> [About this task]: Leaving out all pictures, return the records word for word.
+===+
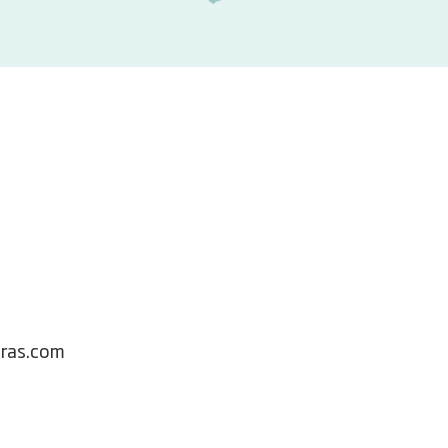
iras.com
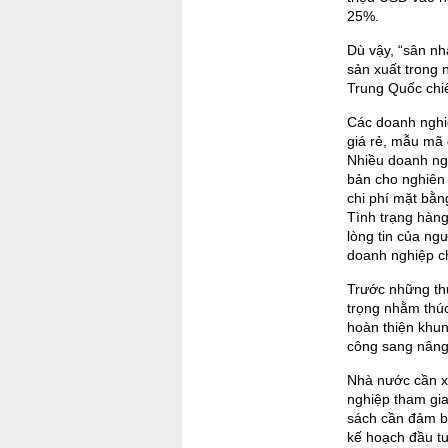
25%.
Dù vậy, “sân nh
sản xuất trong 
Trung Quốc chiế
Các doanh nghi
giá rẻ, mẫu mã 
Nhiều doanh ngh
bản cho nghiên 
chi phí mặt bằn
Tình trạng hàng
lòng tin của ng
doanh nghiệp c
Trước những thự
trọng nhằm thúc
hoàn thiện khun
công sang nâng c
Nhà nước cần xâ
nghiệp tham gia
sách cần đảm b
kế hoạch đầu tư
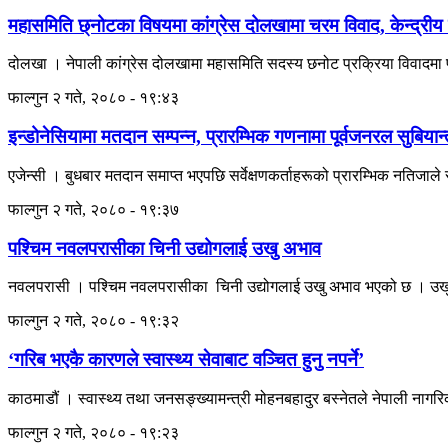
महासमिति छ्नोटका विषयमा कांग्रेस दोलखामा चरम विवाद, केन्द्रीय 
दोलखा । नेपाली कांग्रेस दोलखामा महासमिति सदस्य छनोट प्रक्रिया विवादमा प
फाल्गुन २ गते, २०८० - १९:४३
इन्डोनेसियामा मतदान सम्पन्न, प्रारम्भिक गणनामा पूर्वजनरल सुबियान
एजेन्सी । बुधबार मतदान समाप्त भएपछि सर्वेक्षणकर्ताहरूको प्रारम्भिक नतिजाले रक्ष
फाल्गुन २ गते, २०८० - १९:३७
पश्चिम नवलपरासीका चिनी उद्योगलाई उखु अभाव
नवलपरासी । पश्चिम नवलपरासीका चिनी उद्योगलाई उखु अभाव भएको छ । उखु अभ
फाल्गुन २ गते, २०८० - १९:३२
‘गरिब भएकै कारणले स्वास्थ्य सेवाबाट वञ्चित हुनु नपर्ने’
काठमाडौं । स्वास्थ्य तथा जनसङ्ख्यामन्त्री मोहनबहादुर बस्नेतले नेपाली नागरि
फाल्गुन २ गते, २०८० - १९:२३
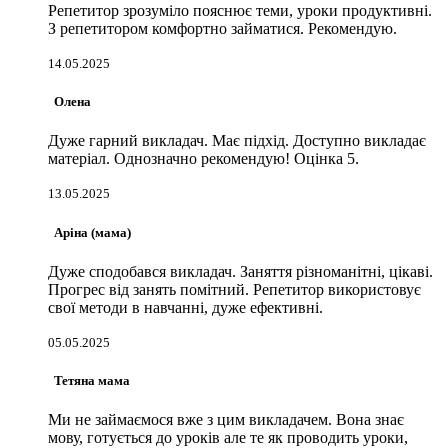
Репетитор зрозуміло пояснює теми, уроки продуктивні.
З репетитором комфортно займатися. Рекомендую.
14.05.2025
Олена
Дуже гарний викладач. Має підхід. Доступно викладає
матеріал. Однозначно рекомендую! Оцінка 5.
13.05.2025
Аріна (мама)
Дуже сподобався викладач. Заняття різноманітні, цікаві.
Прогрес від занять помітний. Репетитор використовує
свої методи в навчанні, дуже ефективні.
05.05.2025
Тетяна мама
Ми не займаємося вже з цим викладачем. Вона знає
мову, готується до уроків але те як проводить уроки,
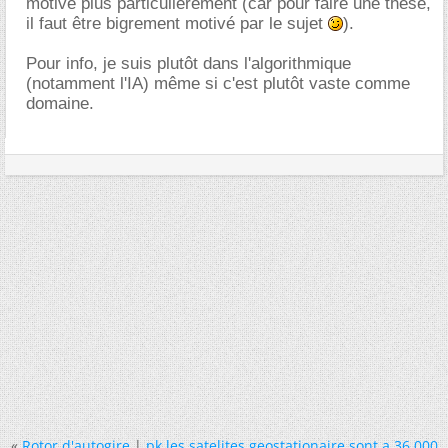
motive plus particulièrement (car pour faire une thèse,
il faut être bigrement motivé par le sujet
).
Pour info, je suis plutôt dans l'algorithmique
(notamment l'IA) même si c'est plutôt vaste comme
domaine.
«
Rotor d'autogire
|
pk les satelites geostationaire sont a 36 000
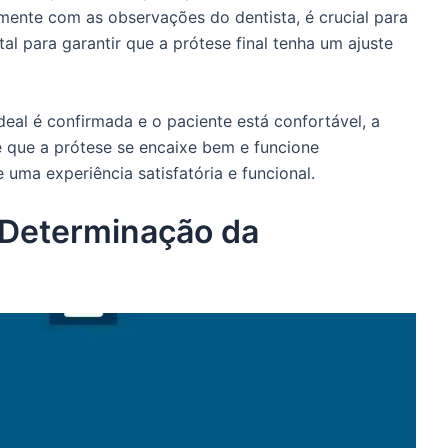
amente com as observações do dentista, é crucial para
tal para garantir que a prótese final tenha um ajuste
deal é confirmada e o paciente está confortável, a
e que a prótese se encaixe bem e funcione
uma experiência satisfatória e funcional.
a Determinação da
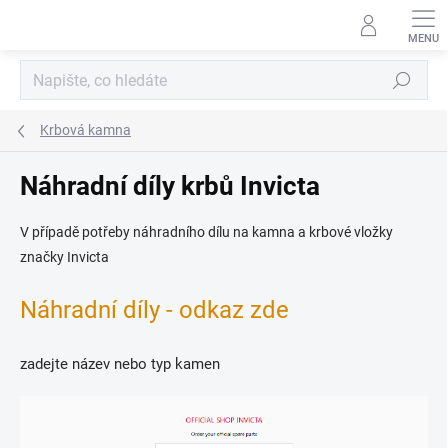
Přejít
na
obsah
Hledat
Krbová kamna
Náhradní díly krbů Invicta
V případě potřeby náhradního dílu na kamna a krbové vložky
značky Invicta
Náhradní díly - odkaz zde
zadejte název nebo typ kamen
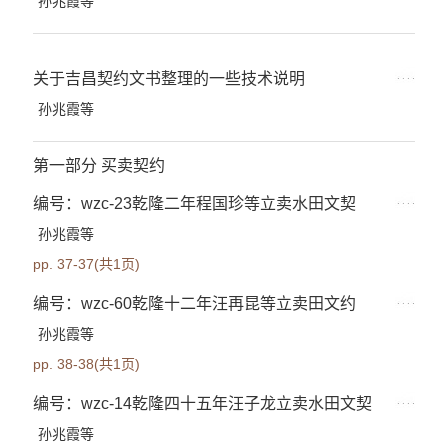
孙兆霞等
关于吉昌契约文书整理的一些技术说明
孙兆霞等
第一部分 买卖契约
编号：wzc-23乾隆二年程国珍等立卖水田文契
孙兆霞等
pp. 37-37(共1页)
编号：wzc-60乾隆十二年汪再昆等立卖田文约
孙兆霞等
pp. 38-38(共1页)
编号：wzc-14乾隆四十五年汪子龙立卖水田文契
孙兆霞等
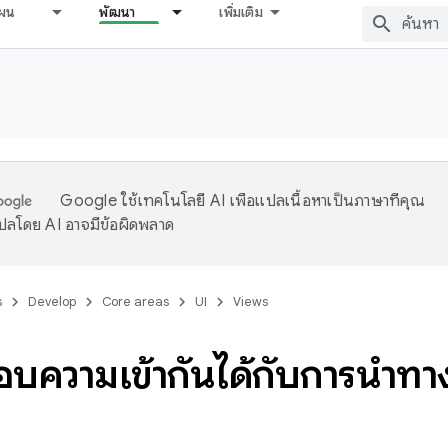
ผน
พัฒนา
เพิ่มเติม
Google ใช้เทคโนโลยี AI เพื่อแปลเนื้อหาเป็นภาษาที่คุณ
ปลโดย AI อาจมีข้อผิดพลาด
s
Develop
Core areas
UI
Views
บความเข้ากันได้กับการนำทาง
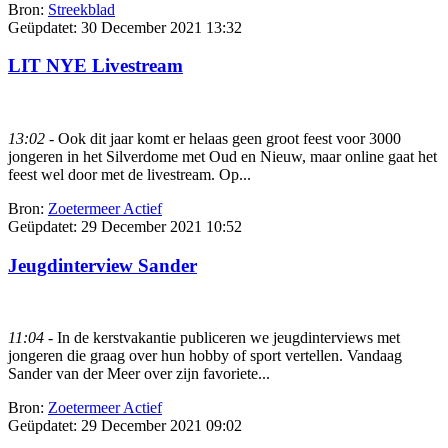
Bron:
Streekblad
Geüpdatet:
30 December 2021 13:32
LIT NYE Livestream
13:02
- Ook dit jaar komt er helaas geen groot feest voor 3000
jongeren in het Silverdome met Oud en Nieuw, maar online gaat het
feest wel door met de livestream. Op...
Bron:
Zoetermeer Actief
Geüpdatet:
29 December 2021 10:52
Jeugdinterview Sander
11:04
- In de kerstvakantie publiceren we jeugdinterviews met
jongeren die graag over hun hobby of sport vertellen. Vandaag
Sander van der Meer over zijn favoriete...
Bron:
Zoetermeer Actief
Geüpdatet:
29 December 2021 09:02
+===+
> [Answer area]:
iras.com
25%.
Dù vậy, “sân nh
sản xuất trong 
Trung Quốc chiế
Các doanh nghi
giá rẻ, mẫu mã 
Nhiều doanh ngh
bản cho nghiên 
chi phí mặt bằn
Tình trạng hàng
lòng tin của ng
doanh nghiệp c
Trước những thự
trọng nhằm thúc
hoàn thiện khun
công sang nâng c
Nhà nước cần xâ
nghiệp tham gia
sách cần đảm b
kế hoạch đầu tư
महासमिति छ्नोटका विषयमा कांग्रेस दोलखामा चरम विवाद, केन्द्रीय 
दोलखा । नेपाली कांग्रेस दोलखामा महासमिति सदस्य छनोट प्रक्रिया विवादमा प
फाल्गुन २ गते, २०८० - १९:४३
इन्डोनेसियामा मतदान सम्पन्न, प्रारम्भिक गणनामा पूर्वजनरल सुबियान
एजेन्सी । बुधबार मतदान समाप्त भएपछि सर्वेक्षणकर्ताहरूको प्रारम्भिक नतिजाले रक्ष
फाल्गुन २ गते, २०८० - १९:३७
पश्चिम नवलपरासीका चिनी उद्योगलाई उखु अभाव
नवलपरासी । पश्चिम नवलपरासीका चिनी उद्योगलाई उखु अभाव भएको छ । उखु अभ
फाल्गुन २ गते, २०८० - १९:३२
‘गरिब भएकै कारणले स्वास्थ्य सेवाबाट वञ्चित हुनु नपर्ने’
काठमाडौं । स्वास्थ्य तथा जनसङ्ख्यामन्त्री मोहनबहादुर बस्नेतले नेपाली नागरि
फाल्गुन २ गते, २०८० - १९:२३
Репетитор зрозуміло пояснює теми, уроки продуктивні.
З репетитором комфортно займатися. Рекомендую.
14.05.2025
Олена
Дуже гарний викладач. Має підхід. Доступно викладає
матеріал. Однозначно рекомендую! Оцінка 5.
13.05.2025
Аріна (мама)
Дуже сподобався викладач. Заняття різноманітні, цікаві.
Прогрес від занять помітний. Репетитор використовує
свої методи в навчанні, дуже ефективні.
05.05.2025
Тетяна мама
Ми не займаємося вже з цим викладачем. Вона знає
мову, готується до уроків але те як проводить уроки,
motive plus particulièrement (car pour faire une thèse,
il faut être bigrement motivé par le sujet
).
Pour info, je suis plutôt dans l'algorithmique
(notamment l'IA) même si c'est plutôt vaste comme
domaine.
«
Rotor d'autogire
|
pk les satelites geostationaire sont a 36 000
amente com as observações do dentista, é crucial para
tal para garantir que a prótese final tenha um ajuste
deal é confirmada e o paciente está confortável, a
e que a prótese se encaixe bem e funcione
uma experiência satisfatória e funcional.
a Determinação da
Přejít
na
obsah
Hledat
Krbová kamna
Náhradní díly krbů Invicta
V případě potřeby náhradního dílu na kamna a krbové vložky
značky Invicta
Náhradní díly - odkaz zde
zadejte název nebo typ kamen
孙兆霞等
关于吉昌契约文书整理的一些技术说明
孙兆霞等
第一部分 买卖契约
编号：wzc-23乾隆二年程国珍等立卖水田文契
孙兆霞等
pp. 37-37(共1页)
编号：wzc-60乾隆十二年汪再昆等立卖田文约
孙兆霞等
pp. 38-38(共1页)
编号：wzc-14乾隆四十五年汪子龙立卖水田文契
孙兆霞等
ผน
พัฒนา
เพิ่มเติม
Google ใช้เทคโนโลยี AI เพื่อแปลเนื้อหาเป็นภาษาที่คุณ
ปลโดย AI อาจมีข้อผิดพลาด
s
Develop
Core areas
UI
Views
บความเข้ากันได้กับการนำทาง
Bron:
Streekblad
Geüpdatet:
30 December 2021 13:32
LIT NYE Livestream
13:02
- Ook dit jaar komt er helaas geen groot feest voor 3000
jongeren in het Silverdome met Oud en Nieuw, maar online gaat het
feest wel door met de livestream. Op...
Bron:
Zoetermeer Actief
Geüpdatet:
29 December 2021 10:52
Jeugdinterview Sander
11:04
- In de kerstvakantie publiceren we jeugdinterviews met
jongeren die graag over hun hobby of sport vertellen. Vandaag
Sander van der Meer over zijn favoriete...
Bron:
Zoetermeer Actief
Geüpdatet:
29 December 2021 09:02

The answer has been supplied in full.